Note: The characters for both “Muppets of Sherwood” and “Lock, Stock, and Two Ruby Slippers” can be downloaded from the Hex Pre-gen archive.
Sometimes I run games like “Players Choice” (the players choose what genre they want, roll up characters, and the GM runs it) and “Life is Random” (the premise of the game is generated randomly using The Book of Dumb Tables or The Book of Dumb Tables 2). The whole purpose of these games is to show off the versatility of the QAGS system. Since by design it’s impossible to plan them, those succeed or fail entirely based on the ability of the GM (and players) to improvise. The only time the GM has to plan is while the players are making characters, and usually at that point you’ve just got the genre or setting to go on. I spend that time trying to come up with a good conflict or villain, but also trying to think of what parts of that genre the system can handle especially well so that I can try to include ways to highlight how well the system works for that particular situation.
And When I’m Not Running A One-Shot…
When I actually get to run a campaign outside of a convention, I combine all these plotting schemes as needed, but for an overall storyline I usually rely on knowing what’s going on in the world independent of the PCs.

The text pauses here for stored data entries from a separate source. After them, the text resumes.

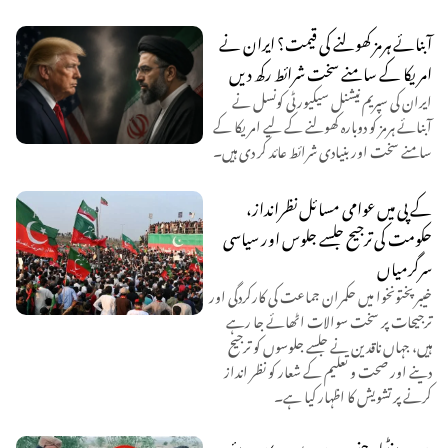
آبنائے ہرمز کھولنے کی قیمت؟ ایران نے
امریکا کے سامنے سخت شرائط رکھ دیں
ایران کی سپریم نیشنل سیکیورٹی کونسل نے
آبنائے ہرمز کو دوبارہ کھولنے کے لیے امریکا کے
سامنے سخت اور بنیادی شرائط عائد کر دی ہیں۔
کے پی میں عوامی مسائل نظرانداز،
حکومت کی ترجیح جلسے جلوس اور سیاسی
سرگرمیاں
خیبر پختونخوا میں حکمران جماعت کی کارکردگی اور
ترجیحات پر سخت سوالات اٹھائے جا رہے
ہیں، جہاں ناقدین نے جلسے جلوسوں کو ترجیح
دینے اور صحت و تعلیم کے شعار کو نظر انداز
کرنے پر تشویش کا اظہار کیا ہے۔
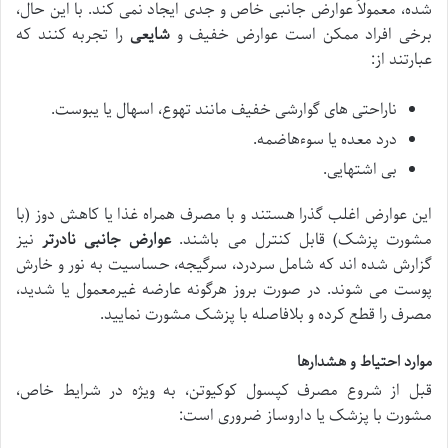
شده، معمولاً عوارض جانبی خاص و جدی ایجاد نمی کند. با این حال،
برخی افراد ممکن است عوارض خفیف و
شایعی
را تجربه کنند که
عبارتند از:
ناراحتی های گوارشی خفیف مانند تهوع، اسهال یا یبوست.
درد معده یا سوءهاضمه.
بی اشتهایی.
این عوارض اغلب گذرا هستند و با مصرف همراه غذا یا کاهش دوز (با
مشورت پزشک) قابل کنترل می باشند.
عوارض جانبی نادرتر
نیز
گزارش شده اند که شامل سردرد، سرگیجه، حساسیت به نور و خارش
پوست می شوند. در صورت بروز هرگونه عارضه غیرمعمول یا شدید،
مصرف را قطع کرده و بلافاصله با پزشک مشورت نمایید.
موارد احتیاط و هشدارها
قبل از شروع مصرف کپسول کوکیوتن، به ویژه در شرایط خاص،
مشورت با پزشک یا داروساز ضروری است:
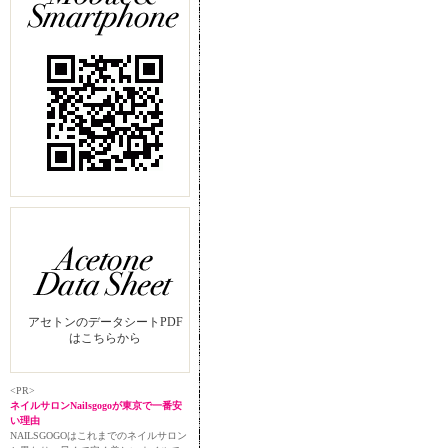
アセトンのデータシートPDF
はこちらから
<PR>
ネイルサロンNailsgogoが東京で一番安
い理由
NAILSGOGOはこれまでのネイルサロン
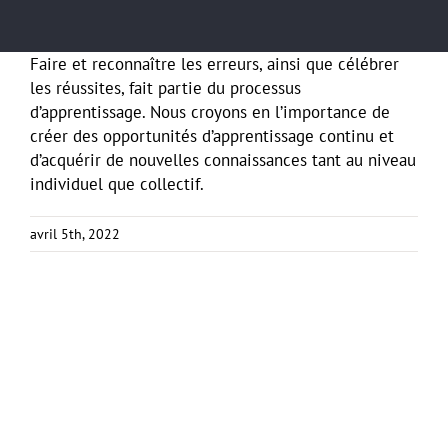
Faire et reconnaître les erreurs, ainsi que célébrer
les réussites, fait partie du processus
d’apprentissage. Nous croyons en l’importance de
créer des opportunités d’apprentissage continu et
d’acquérir de nouvelles connaissances tant au niveau
individuel que collectif.
avril 5th, 2022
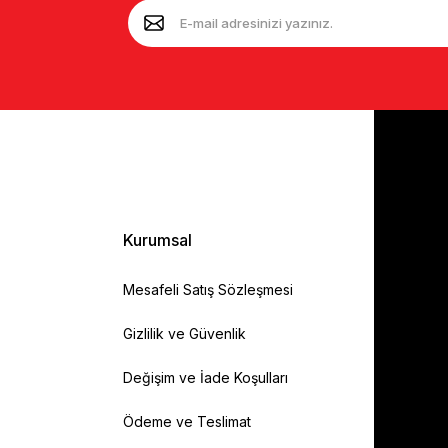
Kurumsal
Mesafeli Satış Sözleşmesi
Gizlilik ve Güvenlik
Değişim ve İade Koşulları
Ödeme ve Teslimat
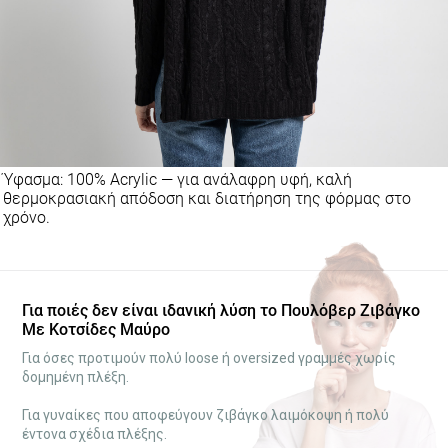
Ύφασμα: 100% Acrylic — για ανάλαφρη υφή, καλή
θερμοκρασιακή απόδοση και διατήρηση της φόρμας στο
χρόνο.
Για ποιές δεν είναι ιδανική λύση το Πουλόβερ Ζιβάγκο
Με Κοτσίδες Μαύρο
Για όσες προτιμούν πολύ loose ή oversized γραμμές χωρίς
δομημένη πλέξη.
Για γυναίκες που αποφεύγουν ζιβάγκο λαιμόκοψη ή πολύ
έντονα σχέδια πλέξης.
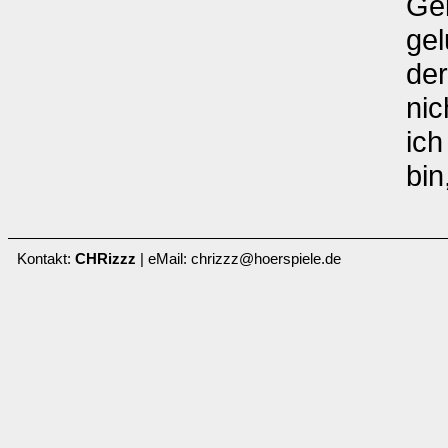
Gei
gel
der
nic
ich
bin
Kontakt:
CHRizzz
| eMail: chrizzz@hoerspiele.de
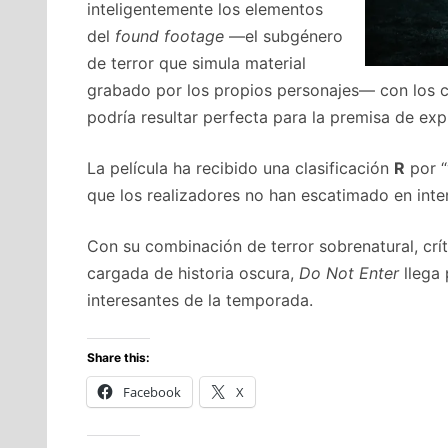
inteligentemente los elementos
del
found footage
—el subgénero
de terror que simula material
grabado por los propios personajes— con los c
podría resultar perfecta para la premisa de exp
La película ha recibido una clasificación
R
por “
que los realizadores no han escatimado en inte
Con su combinación de terror sobrenatural, crít
cargada de historia oscura,
Do Not Enter
llega 
interesantes de la temporada.
Share this:
Facebook
X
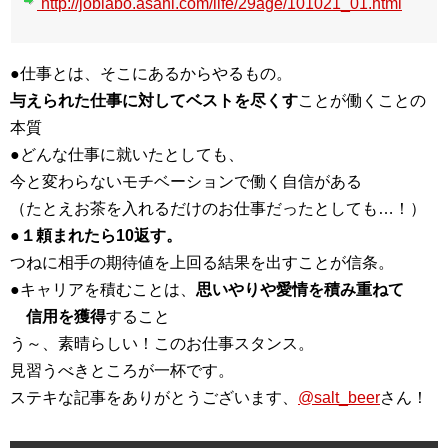
http://joblabo.asahi.com/life/29age/101021_01.html
●仕事とは、そこにあるからやるもの。
与えられた仕事に対してベストを尽くす
ことが働くことの
本質
●どんな仕事に就いたとしても、
今と変わらないモチベーションで働く自信がある
（たとえお茶を入れるだけのお仕事だったとしても…！）
●
１頼まれたら10返す。
つねに相手の期待値を上回る結果を出すことが信条。
●キャリアを積むことは、
思いやりや愛情を積み重ねて
信用を獲得
すること
う～、素晴らしい！このお仕事スタンス。
見習うべきところが一杯です。
ステキな記事をありがとうございます、
@salt_beer
さん！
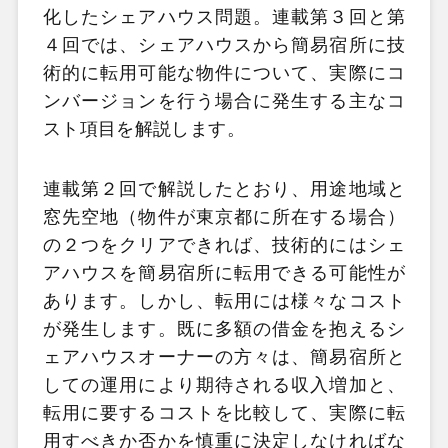
化したシェアハウス問題。連載第３回と第
４回では、シェアハウスから簡易宿所に技
術的に転用可能な物件について、実際にコ
ンバージョンを行う場合に発生する主なコ
スト項目を解説します。
連載第２回で解説したとおり、用途地域と
窓先空地（物件が東京都に所在する場合）
の２つをクリアできれば、技術的にはシェ
アハウスを簡易宿所に転用できる可能性が
あります。しかし、転用には様々なコスト
が発生します。既に多額の借金を抱えるシ
ェアハウスオーナーの方々は、簡易宿所と
しての運用により期待される収入増加と、
転用に要するコストを比較して、実際に転
用すべきか否かを慎重に決定しなければな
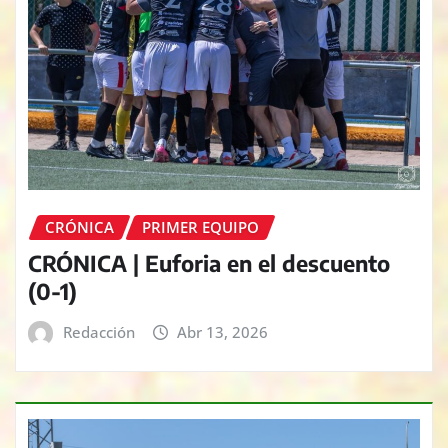
CRÓNICA
PRIMER EQUIPO
CRÓNICA | Euforia en el descuento
(0-1)
Redacción
Abr 13, 2026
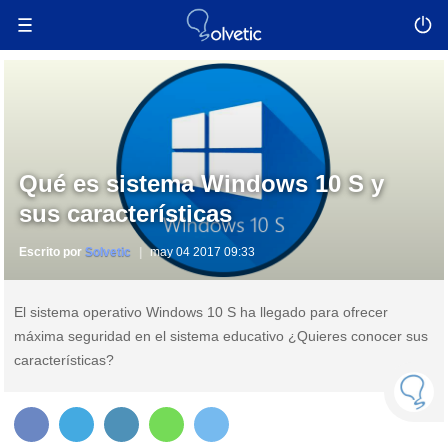
Qué es sistema Windows 10 S y
sus características
Escrito por
Solvetic
may 04 2017 09:33
El sistema operativo Windows 10 S ha llegado para ofrecer
máxima seguridad en el sistema educativo ¿Quieres conocer sus
características?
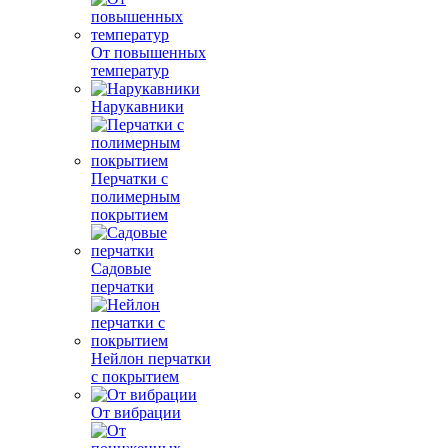
От повышенных
температур
Нарукавники
Перчатки с
полимерным
покрытием
Садовые
перчатки
Нейлон перчатки
с покрытием
От вибрации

If you’ve got a world where lots of different characters and factions have their own agendas, and those agendas intersect with one another or the goals of the characters, the adventures basically write themselves. I usually also come up with ideas for a few generic stand-alone adventures/encounters (for example, a haunted house to investigate or highwaymen attacking people along the roadway) that I can drop in when things get bogged down or I feel like players need a break from the ongoing story.
Unless you’re running a dungeon crawl or railroading the players, or are lucky enough to players who can generate character-driven plots that you just have to flesh out as the game goes along, you’re going to have to do some planning. Most people probably plan more than I do, but if you want to keep the game open-ended, it’s still important to think about what you’re trying to do in the game and plan the things you need to get the point across.